(Extracted entries)

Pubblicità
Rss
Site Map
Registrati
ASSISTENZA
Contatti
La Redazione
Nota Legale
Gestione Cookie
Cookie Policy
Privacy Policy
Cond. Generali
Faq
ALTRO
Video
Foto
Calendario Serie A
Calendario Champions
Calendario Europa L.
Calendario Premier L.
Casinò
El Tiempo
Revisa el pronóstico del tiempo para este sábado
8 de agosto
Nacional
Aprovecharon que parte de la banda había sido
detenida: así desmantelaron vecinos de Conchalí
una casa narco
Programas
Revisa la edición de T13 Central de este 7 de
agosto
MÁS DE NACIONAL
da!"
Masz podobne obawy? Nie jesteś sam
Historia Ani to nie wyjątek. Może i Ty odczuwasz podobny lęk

(End Extracted entries)
(Extracted entries)

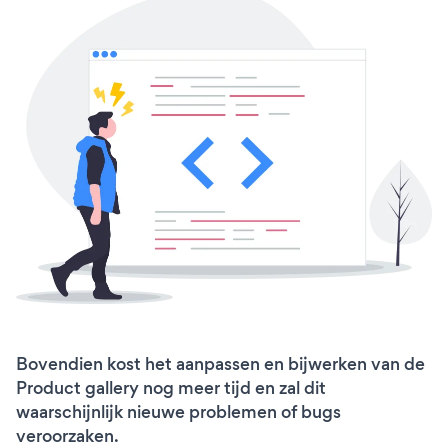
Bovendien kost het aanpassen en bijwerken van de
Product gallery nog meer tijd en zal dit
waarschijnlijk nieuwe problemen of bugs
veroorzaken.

(End Extracted entries)

*What to do*
Above are the records; repeat exactly the lines from the one holding "MÁS DE NACIONAL" down to the one holding "Historia Ani to", end lines included.

*Worked solution*
MÁS DE NACIONAL
da!"
Masz podobne obawy? Nie jesteś sam
Historia Ani to nie wyjątek. Może i Ty odczuwasz podobny lęk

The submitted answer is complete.